Machine Learning Model Training

For this study, two different ML techniques were used to build models trained on the datasets presented in the previous section. These were LightGBM, which is a gradient boosting framework that uses tree-based learning algorithms, and the Classic (Vanilla) Stacked LSTM, a type of Recurrent Neural Network aimed at dealing with the vanishing gradient problem present in traditional RNNs.

Other suitable gradient-boosted decision trees methods, such as XGBoost or CatBoost, could have been used. In [Ke et al. 2017] and [Tao et al. 2021] different gradient-boosted decision trees methods, including LightGBM, were used to predict flight delays. The results of these studies indicated that LightGBM accelerates the traditional gradient-boosted decision trees training process by up to 20 times while exhibiting higher prediction accuracy. Consequently, LightGBM was selected as the gradient-boosted decision trees algorithm in this study.

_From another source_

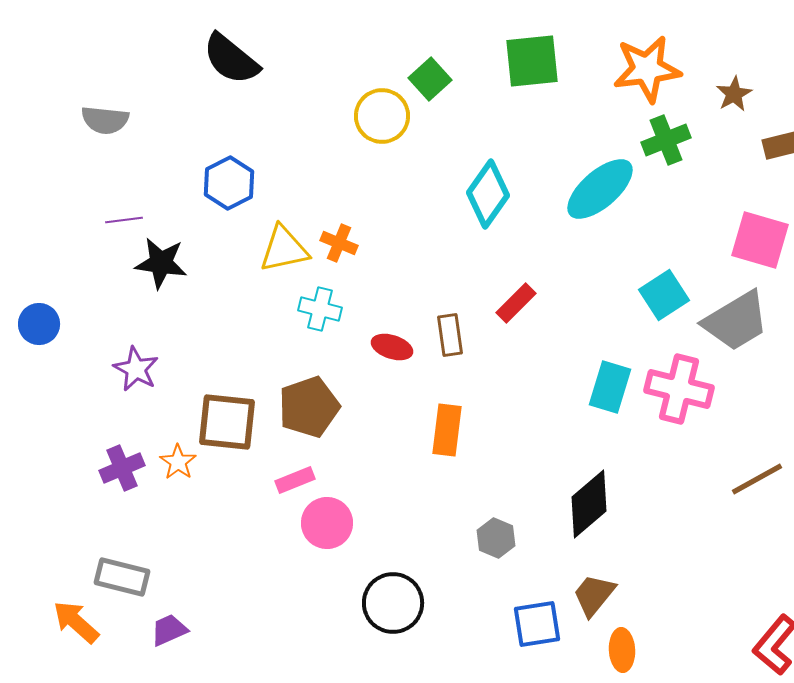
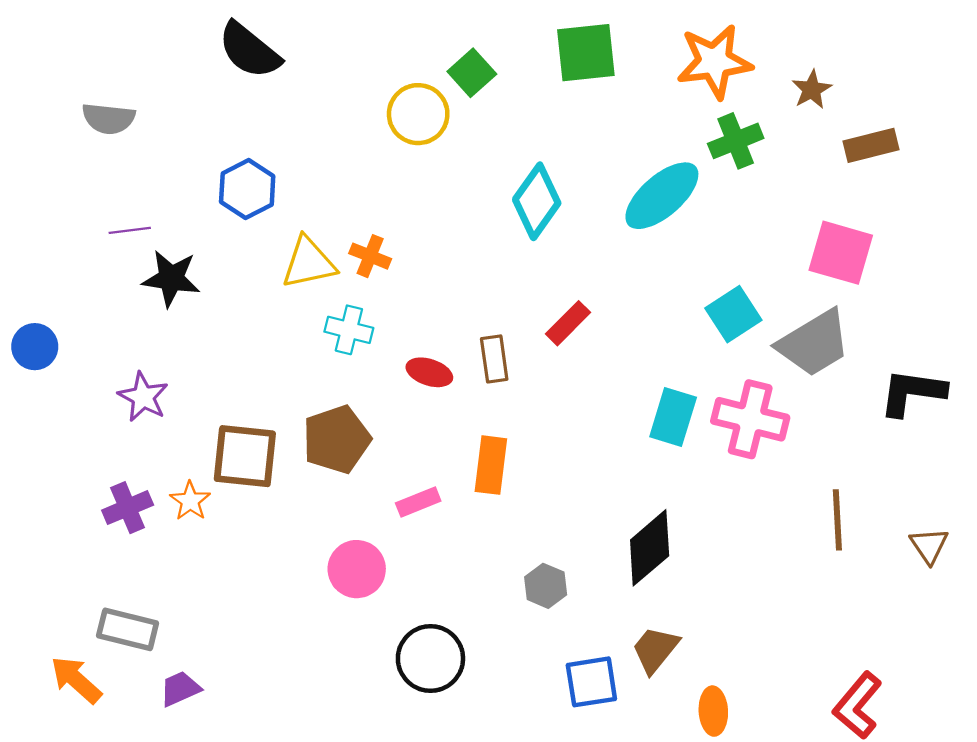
brown line: (757, 479) -> (837, 520), turned -64
pink rectangle: (295, 480) -> (418, 502), moved
orange ellipse: (622, 650) -> (713, 711), moved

GRU is a simpler alternative to LSTM but a recent study [Silvestre et al. 2024] in predicting the estimated arrival time during flight did not find significant differences in model performance between these two techniques. For this reason, GRUs were excluded from the study in [Silvestre et al. 2024]. In addition, LSTMs have shown better performance when having a large dataset - as in the case of this study. Given the nature of the problem - with sequential data and long-term dependencies - it was decided to use LSTMs given their success in related studies and applications.

As can be observed from Table [tb: ML table work] , the problem of predicting holding times was framed in two different ways: (a) as a regression problem, where the objective is to predict the holding stack in the next 15 minutes of a specific flight and (b) as a time series regression problem, where the objective is to forecast the next average holding time in a holding stack in the next 15 minutes based on past values of holding time (and other independent variables). Both ML techniques - LightGBM and LSTM - were applied to each of these problems, as explained in the rest of this section.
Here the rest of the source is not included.